A court decision annuls the federal mandate and leaves the door open for local authorities
The covid is dead, long live individual freedoms. Those are the conclusions drawn from the 59-page court ruling that ended the mask mandate in the US on Monday. Of course, neither is true. Not even the covid has disappeared -the BA.2 version is on the rise-, nor will public health remain in the hands of each individual, but the speed at which the masks fell yesterday speaks of the boredom of the population after two years of the pandemic.
Also the silence of the White House. Nobody can explain how the sentence of Florida judge Kathryn Kimball Mizelle, appointed by Donald Trump in his last hours after losing the elections, could have taken him by surprise. The truth is that the government of Joe Biden contributed to the uncertainty due to the time it took to weigh the pros and cons of appealing the decision. The bar association considered at the time that what would be the youngest judge in the country, at 33, did not have enough experience to deserve her support for the life position. The Republican Party closed ranks to endorse her appointment, in a political movement that senators can now boast of in the face of the November legislative elections, due to the repercussion that Monday’s controversial sentence will have.
As soon as the news broke, masks started falling from the sky. Alaska Airlines, which last year blacklisted state Sen. Lora Reinbold for confronting a flight attendant over not wanting to wear a mask, was one of the first airlines to tell passengers they were free to remove it. Jetblue, United, Delta, American, Frontier and a host of others gradually followed the measure, to widespread bewilderment.
jubilation and dismay
There were exclamations of joy and sighs of dismay. Some cheered freedom and others feared for their health. Certainly “there was and still is tension in the skies,” acknowledged John Samuelsen, president of the Transport Workers union. Last year alone, the Federal Aviation Administration (FAA) recorded almost 6,000 incidents of passengers revolting in mid-flight, of which more than 70% were due to the imposition of the mask. That served the federal agency to pocket five million dollars in fines, which reached up to 35,000 dollars and threatened to include prison sentences for those who assaulted flight personnel.

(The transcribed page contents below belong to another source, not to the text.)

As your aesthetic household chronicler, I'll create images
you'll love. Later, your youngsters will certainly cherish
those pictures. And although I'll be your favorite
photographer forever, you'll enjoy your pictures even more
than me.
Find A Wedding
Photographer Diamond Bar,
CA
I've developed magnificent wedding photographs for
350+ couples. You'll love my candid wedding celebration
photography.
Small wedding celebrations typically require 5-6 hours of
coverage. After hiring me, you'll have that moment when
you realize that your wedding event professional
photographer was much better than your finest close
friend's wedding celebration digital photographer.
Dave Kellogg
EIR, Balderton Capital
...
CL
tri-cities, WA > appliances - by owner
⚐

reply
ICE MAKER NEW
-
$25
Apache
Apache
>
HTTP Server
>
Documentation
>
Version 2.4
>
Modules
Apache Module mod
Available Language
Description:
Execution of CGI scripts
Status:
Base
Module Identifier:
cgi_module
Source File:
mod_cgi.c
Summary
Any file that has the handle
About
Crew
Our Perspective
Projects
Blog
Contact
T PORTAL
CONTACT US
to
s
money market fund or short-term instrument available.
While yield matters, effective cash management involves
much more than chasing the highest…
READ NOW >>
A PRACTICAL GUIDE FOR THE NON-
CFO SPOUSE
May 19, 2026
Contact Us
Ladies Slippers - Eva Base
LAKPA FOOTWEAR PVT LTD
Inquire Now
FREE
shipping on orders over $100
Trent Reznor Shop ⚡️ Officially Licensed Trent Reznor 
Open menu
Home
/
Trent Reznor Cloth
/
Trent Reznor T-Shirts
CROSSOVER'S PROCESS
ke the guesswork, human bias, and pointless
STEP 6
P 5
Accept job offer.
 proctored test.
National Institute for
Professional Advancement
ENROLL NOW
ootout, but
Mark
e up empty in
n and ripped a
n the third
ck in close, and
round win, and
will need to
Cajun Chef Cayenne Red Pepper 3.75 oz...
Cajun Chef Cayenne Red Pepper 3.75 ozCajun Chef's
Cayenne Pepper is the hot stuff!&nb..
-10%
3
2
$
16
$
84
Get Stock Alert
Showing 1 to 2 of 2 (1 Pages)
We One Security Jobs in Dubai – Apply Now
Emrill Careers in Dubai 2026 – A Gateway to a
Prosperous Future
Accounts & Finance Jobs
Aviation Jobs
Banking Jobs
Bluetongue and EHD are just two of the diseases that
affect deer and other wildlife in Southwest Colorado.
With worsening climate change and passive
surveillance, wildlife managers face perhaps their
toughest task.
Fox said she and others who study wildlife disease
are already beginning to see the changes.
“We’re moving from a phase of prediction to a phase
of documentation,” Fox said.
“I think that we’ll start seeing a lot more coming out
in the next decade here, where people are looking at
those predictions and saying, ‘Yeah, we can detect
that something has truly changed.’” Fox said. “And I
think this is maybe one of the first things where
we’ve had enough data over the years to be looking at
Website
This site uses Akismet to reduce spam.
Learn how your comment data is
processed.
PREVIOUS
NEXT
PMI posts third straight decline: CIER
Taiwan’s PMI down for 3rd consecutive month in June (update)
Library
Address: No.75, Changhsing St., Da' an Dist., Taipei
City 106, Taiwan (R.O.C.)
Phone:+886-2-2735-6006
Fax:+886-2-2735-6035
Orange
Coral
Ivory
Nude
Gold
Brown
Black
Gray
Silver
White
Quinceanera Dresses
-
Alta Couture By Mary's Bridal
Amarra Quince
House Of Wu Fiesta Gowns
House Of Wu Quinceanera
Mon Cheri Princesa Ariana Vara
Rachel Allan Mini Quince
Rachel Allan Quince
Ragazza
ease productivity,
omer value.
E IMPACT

That is why the executives of the main airlines had quietly lobbied the White House not to renew the mandatory use of a mask on federal transport in exchange for maintaining peace in the skies. Oblivious to that claim, the Biden government renewed the mandate last week until May 3, arguing that “since the beginning of April there has been an increase in cases in the seven-day average that requires evaluating the potential impact in severe cases, hospitalizations and deaths,” said the Center for Infectious Disease Control (CDC).
If the decision was already unpopular, it would have been much easier to appeal the sentence, with no guarantee that the appeals court would differ from it. By letting this hot potato slip by, many believe that the Biden administration has failed the agency that Judge Mizelle says is overstepping its bounds and “failed to account for the passage of time” in its public emergency declaration. . However, if the government had lost the case on appeal, the agency would be tied hand and foot to act in the next pandemic. The solution, for the moment, has been to leave it in the hands of each local authority and the sacrosanct private company, with the consequent cacophony of contradictory orders that allow a passenger to board a plane without a mask in Houston, but have to put it on when getting off the plane. same in New York.